4 Mart 2021 Perşembe

"Şehir Mektupları" İstanbullu Olmayana Zor!

   19. Yüzyılın sonlarında, Ahmet Rasim'in kaleminden İstanbul'un günlük yaşantısı. Günümüz Türkçesine uzak bir versiyonunu okumaya tercih ettiğimden, Nadir Kitaplar satan bir siteden aynı yukarıdaki fotografide gördüğünüz baskısını aldım. İstanbul-1992 M.E.B. yayınları, tam tamına 12.000 TL. Yayıma Ahmet Kabaklı hazırlamış. 271 sayfa, 293 dipnot var. Lâtif bir dille yazılmış, üslubun tamamına dalgacı bir hava hakim. 

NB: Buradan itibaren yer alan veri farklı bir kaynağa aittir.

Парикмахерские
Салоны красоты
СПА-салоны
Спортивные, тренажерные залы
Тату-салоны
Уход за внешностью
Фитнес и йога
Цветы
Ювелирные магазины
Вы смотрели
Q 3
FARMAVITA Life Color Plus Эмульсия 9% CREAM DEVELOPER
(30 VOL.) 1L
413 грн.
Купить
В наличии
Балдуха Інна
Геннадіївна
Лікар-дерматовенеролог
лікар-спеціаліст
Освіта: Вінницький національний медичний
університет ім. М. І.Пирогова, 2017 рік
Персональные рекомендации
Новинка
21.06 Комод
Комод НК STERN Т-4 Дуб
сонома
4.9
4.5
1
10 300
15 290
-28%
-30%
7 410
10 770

   Başından sonuna okunacak bir kitap değil. Sehpada durur, arada bir sayfaları karıştırır bir iki mektup okur, ara verirsiniz. Okudukça ruha şetaret verir. Meğer ki: 19 yüzyıl sonu İstanbul'un günlük yaşantısını araştırıyorsanız, notlar tutarak baştan sona okuyabilirsiniz, yine meğer ki: İstanbulluysanız başka türlü sarar. Nebliyim: Şişli'nin kırlarına çıkmak, Bakırköy'de bıldırcın avlamak, yazları (yazlık niyetiyle) serinlemek için Göksu'ya gitmek gibi şu anda kulağınıza fantastik gelen eylemlere şaşırıp kalabilirsiniz. 

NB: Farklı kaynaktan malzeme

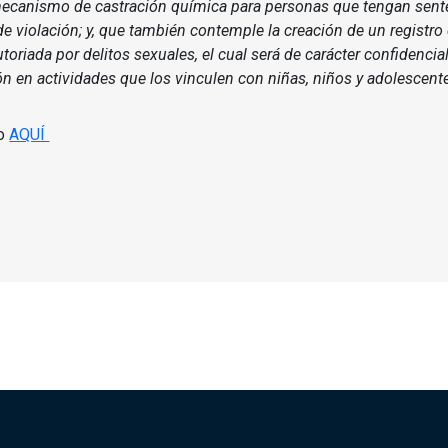
 mecanismo de castración química para personas que tengan sent
 de violación; y, que también contemple la creación de un registr
oriada por delitos sexuales, el cual será de carácter confidencial
ión en actividades que los vinculen con niñas, niños y adolescent
o
AQUÍ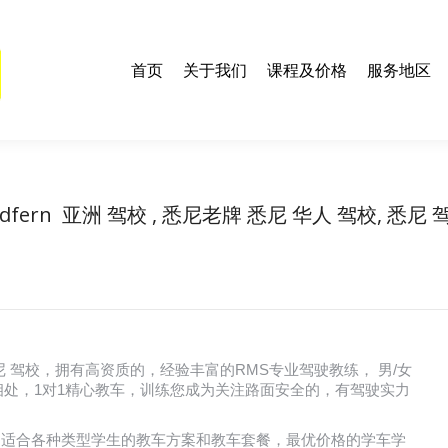
们
课程及价格
服务地区
联系我们
学车资料及技巧
E
首页
关于我们
课程及价格
服务地区
edfern 亚洲 驾校 , 悉尼老牌 悉尼 华人 驾校, 悉尼 
You are here:
Home
悉尼 驾校
Redfern 亚洲 驾校 , 悉尼老牌…
驾校, 悉尼 驾校，拥有高资质的，经验丰富的RMS专业驾驶教练， 男/女
处，1对1精心教车，训练您成为关注路面安全的，有驾驶实力
不断打造出适合各种类型学生的教车方案和教车套餐，最优价格的学车学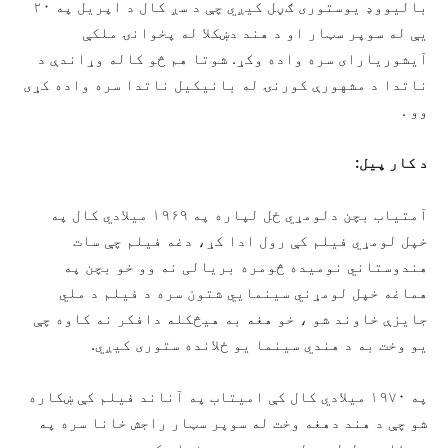
بالیووډ یوستوری ګڼل کیږي چې د سږ کال د اپریل په ۲۰
یې له سوپر سټار او د هند دښکلا له پخوانۍ ملکې
آیشوریارای سره واده وکړ. شوتا هم څو کاله وړاندې د
ناتدا د مشهورې کورنۍ له بانیکیل ناتدا سره واده کړی
وو .
د کار پیل:
آمتیاب بچن دلومړي ځل لپاره په ۱۹۶۹ میلادي کال په
خپل لومړي فیلم کې رول ادا کړ، دغه فیلم چې سات
هندوستاني نومیده څومره بریالی نه وو خو بچن په
هماغه خپل لومړني سینمایي شتون سره د فیلم د ملي
جایزې خاوند شو ، خو هغه به هیڅکله دافکر نه کاوه چې
یو وخت به د هندي سینما یو ځلانده ستوری کیږي.
په ۱۹۷۰ میلادي کال کې امیتاب په آناند فیلم کې ښکاره
شو چې د هند دهغه وخت له سوپر سټار راجش خانا سره په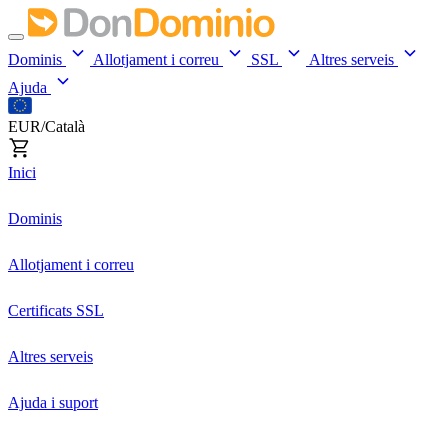
Dominis
Allotjament i correu
SSL
Altres serveis
Ajuda
EUR/Català
Inici
Dominis
Allotjament i correu
Certificats SSL
Altres serveis
Ajuda i suport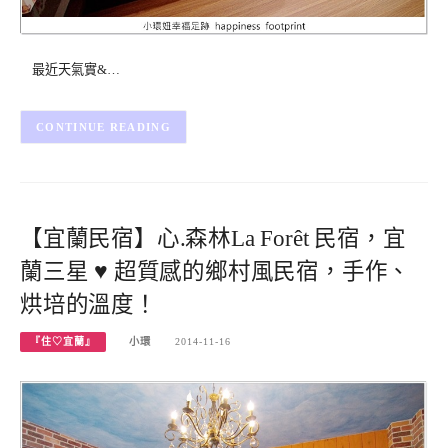
最近天氣實&…
CONTINUE READING
【宜蘭民宿】心.森林La Forêt 民宿，宜
蘭三星 ♥ 超質感的鄉村風民宿，手作、
烘培的溫度！
『住♡宜蘭』
小環
2014-11-16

   Bakınız iktidarda Osmanlı var, şeriat geçerli. Bu ahvalde 13.mektupta (59.sayfada) bir mesele var. Bakırköy'de bir "bahçe" yapılıyor (Bakırköy, zaten köy o zamanlar). Bundan sonra kalemi Haşim'e bırakalım: ".... Kadınlara, erkeklere mahsus yerler ayrıldı. En son, buraya bir kiracı bulmak meselesi çıktı. Kiracı bulundu. Fakat bir mesele eksik kaldı. Biraya izin verelim mi, vermeyelim mi? İki komşu -Hayır olmaz. der. Zabıta, -Bizce mani yoktur. diye cevap verir. Bahçe, kahve ile işlemez. Tekrar belediyeye müracaat ediliyor. "Bir şeye benzetiriz" cevabı veriliyor.". Şu anda teşebbüs edilse, gerçekleşeceğine ihtimal vermeyeceğiniz bir serbestlik. Buna benzer çok bölüm var. İnsan, "o zamanlar bugünkünden daha mı serbestmiş?" diye düşünüyor ister istemez. 

   Bir de amme hizmeti verip, 32. mektupta (S.153) bahsi geçen Çorba manzumesini aşağıya yazıyorum. Çorba sevenler severek okuyacaktır. Kitabı ben neşe ile okudum, pek çok yerinde şaşırdım ve zamanın günlük yaşantısı konusunda kafamda bir resim belirdi. Sadece meraklılarına öneririm.


Çorba

Kana kuvvet, göze fer, batna ciladır çorba

İllet-i cu'a deva, mahz-ı gıdadır çorba

Sağlara, hastalara ayni şifadır çorba

Hasılı hahiş ile ekle sezadır çorba


"Sahne-i Lüp"te ağuz Lû'bu'nın ilk perdesidir

Her zaman önde yürür, et'ime serkerdesidir

Bence hep batn'ı beşer çorba cilakerdesidir

Bütün efrad-ı ecanip "supa" perverdesidir

Alemin sevgilisi dense sezadır çorba


Ramazanda hele bin can ile herkes gözler

Daha gündüzden onu mide-i hali özler

Çorbaya dair olur sofrada yağlı sözler

O ise baklavanın rahını durmaz düzler

Öyle bir rahber-i bad - hevadır çorba


Ekşili terbiyeli başlar ise ahenge

Girişir tab'ı şikem nağme-i çengaçenge

Boyanır kîseye, efkara göre he renge

Dar boğazlarda girer girse kaşıkla cenge

O zaman sıdk ile muhtac-ı duadır çorba.